Ma vision pour un jdr sur l'esthétique
J'ai déjà fait quelques tentatives pour concrétiser cette vision, certaines sont répertoriées sur le forum (En quête d'horizons ou Métempsychoses), d'autres ont été testées sans que je prenne la peine d'en parler ici.
J'ai essayé récemment de mieux comprendre ma vision qui, comme toute vision, part dans de nombreuses directions que j'ai cherché à ordonner. Je cherche à créer un jdr qui encourage les participants à créer un bel univers et qui permette de profiter de cette beauté. Prosopopée de Frédéric Sintes l'a déjà fait à sa manière, je cherche à continuer cet effort tout en le dépassant. Pour ouvrir de nouvelles possibilités de conception de jeu, je crois qu'il faut aller du côté du signifié de cette esthétique, c'est-à-dire du côté du message qu'elle peut véhiculer. Je m'explique.
De nombreuses œuvres développent une esthétique très forte, avec un ensemble de symboles et de représentations, dont la cohérence s'explique par le message que véhicule cette œuvre, sans nécessairement l'expliciter. C'est évident dans des oeuvres comme
  • tout le travail d'Hayao Miyazaki sur l'écologie (Mon voisin Totoro, Princess Mononoke, Ponyo sur la Falaise) où la forêt est toujours un lieu surnaturel, qui peut entrer violemment en conflit avec les intérêts des humains; l'esthétique est fait de créatures surnaturelles (Totoro, le dieu-cerf, la famille de Ponyo), d'insectes, d'arbres gigantesques, de lieux propres à la contemplation ; Miyazaki a aussi abordé des questions comme le féminisme (tous ses personnages), le pacifisme (Le château dans le ciel), la société de consommation (Le voyage de Chihiro), avec des esthétiques plus ou moins développées à chaque fois
  • l'inépuisable La Horde du Contrevent d'Alain Damasio où le vent est un symbole de mouvement et de liberté, mais aussi d'accomplissement personnel dans la résistance qu'on y oppose
  • Prosopopée de Frédéric Sintes, qui cadre l'esthétique créée pour lui permettre de parler de pacifisme (les personnages agissent par des moyens non-violents) et d'écologie (les Problèmes sont liés aux désordres créés par l'homme dans la nature)
  • Sens de Romaric Briand, où l'esthétique est déjà créée, le message aussi, mais qui dévoile cette esthétique et les thèmes qu'elle contient petit à petit, poussant ainsi les joueurs à se questionner sur la nature de leur propre réalité et de leur rapport à leurs sens et au langage
  • mon propre jeu, Monostatos, le fait avec le symbole du désert, qui représente un monde difficile à vivre, dans lequel il faut se soumettre ou se rebeller
Je pourrai multiplier longtemps les exemples comme ça. L'idée fondamentale c'est le fait qu'à partir de quelques symboles, on construit tout un ensemble d'images qui ont un sens commun, le message voulu par l'auteur. J'aimerais que mon jdr permette de créer ceci, non seulement pour l'esthétique, mais aussi avec des messages variés et différents.

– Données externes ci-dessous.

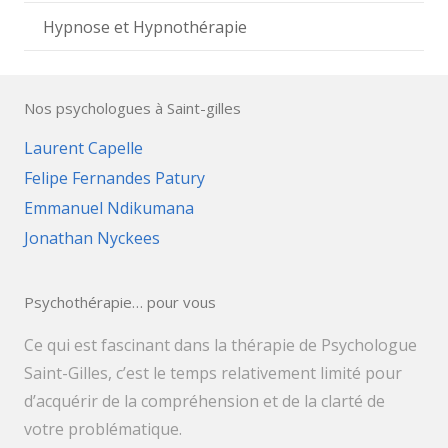
Hypnose et Hypnothérapie
Nos psychologues à Saint-gilles
Laurent Capelle
Felipe Fernandes Patury
Emmanuel Ndikumana
Jonathan Nyckees
Psychothérapie… pour vous
Ce qui est fascinant dans la thérapie de Psychologue
Saint-Gilles, c’est le temps relativement limité pour
d’acquérir de la compréhension et de la clarté de
votre problématique.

Je crois que je pourrai écrire de nombreux autres jdr ainsi, avec une esthétique choisie et créée par moi contenant un message choisi par moi, que les participants exploreraient pour leur plaisir. C'est vraisemblablement vers quoi je m'achemine pour Org. Mais j'aimerais que ce projet-là d'« Esthétique signifiante » permette aux participants eux-mêmes de choisir un message et de construire une esthétique autour, pour qu'ils n'aient pas besoin de l'avis de l'auteur. J'aimerais leur donner une plus grande liberté. Un espèce de jdr pour créer des univers forts (de jdr). Il ne s'agit pas seulement de créer l'univers, mais bien de le créer tout en y faisant évoluer les personnages.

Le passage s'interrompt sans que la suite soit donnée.